Capability gates tripped (grade capped):
- HS-D5-01 caps at C (Harness config write/read protected)
D1 Secret protection & credential isolation 0.44 [weight 5]
[PASS] HS-D1-01 Sensitive credential paths denied for read [GATE->D]
All core credential paths are denied for read.
- covered: ~/.ssh, ~/.aws, ~/.gnupg, 1Password/op, gcloud, .env files
[FAIL] HS-D1-02 Sensitive-read Bash backstop
No Bash-level backstop for sensitive reads; deny lists cover only the Read tool.
fix: Add a PreToolUse Bash hook that re-blocks reads of sensitive files.
… (+4 more checks)
D4 Destructive-action & git safety 0.63 [weight 5]
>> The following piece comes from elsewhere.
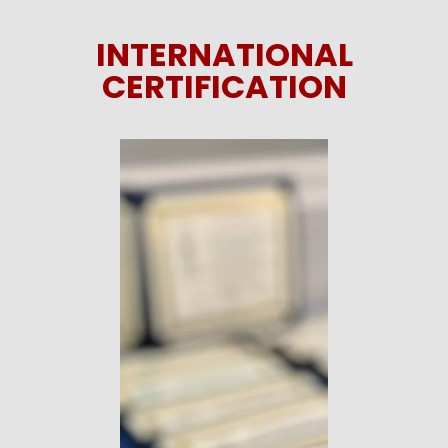
INTERNATIONAL
CERTIFICATION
[PASS] HS-D4-01 Push to protected branch effectively blocked [GATE->C]
Push to a protected branch is blocked by the effective floor.
- hook:git-safety
- permissions.deny
[PASS] HS-D4-02 Catastrophic deletion blocked
Catastrophic deletion is blocked by the effective floor.
- hook:block-dangerous-cmds
- hook:dangerous
[FAIL] HS-D4-03 Destructive DB ops on non-local hosts blocked
No effective guard against destructive DB operations on non-local hosts.
- defaultMode=bypassPermissions: autoMode.hard_deny is INERT
fix: Add a PreToolUse Bash db-guard hook that blocks destructive ops on non-local hosts.
… (+2 more checks)
… (+8 more dimensions)
That one line — defaultMode=bypassPermissions: autoMode.hard_deny is INERT — is the whole
thesis rendered live: a rich hard_deny block earns nothing because the mode makes it
inert. The sample above (examples/sample-harness) is
deliberately incomplete to show the findings; run it yourself, or point the tool at your own
~/.claude — a mature harness scores an A.
What makes the grade real
Most config "linters" credit a harness for declaring a rule. This one models the effective enforcement floor. The headline example:
autoMode.hard_denyis inert whenpermissions.defaultMode == "bypassPermissions".
A naive scorer reads a rich hard_deny block and awards an A. Harness Scorecard reads the
mode, discounts the inert block, and grades against what actually fires — permissions.deny
globs plus the PreToolUse hooks. See docs/rubric.md for the full model,
including capability gates that cap the grade when a critical hole is present (you can't
score an A with readable credentials, no matter how many cheap checks pass).
It's honest about its own limits, too. A harness that funnels every guard through one opaque dispatcher script hides its logic from static analysis, so the named-guard checks under-credit it. Rather than silently mark it down, the report emits a caveat — "a low score here may be a static-analysis limit, not a missing guard" — so the grade is never misread as "insecure."
Usage
# Grade a harness directory (e.g. your ~/.claude)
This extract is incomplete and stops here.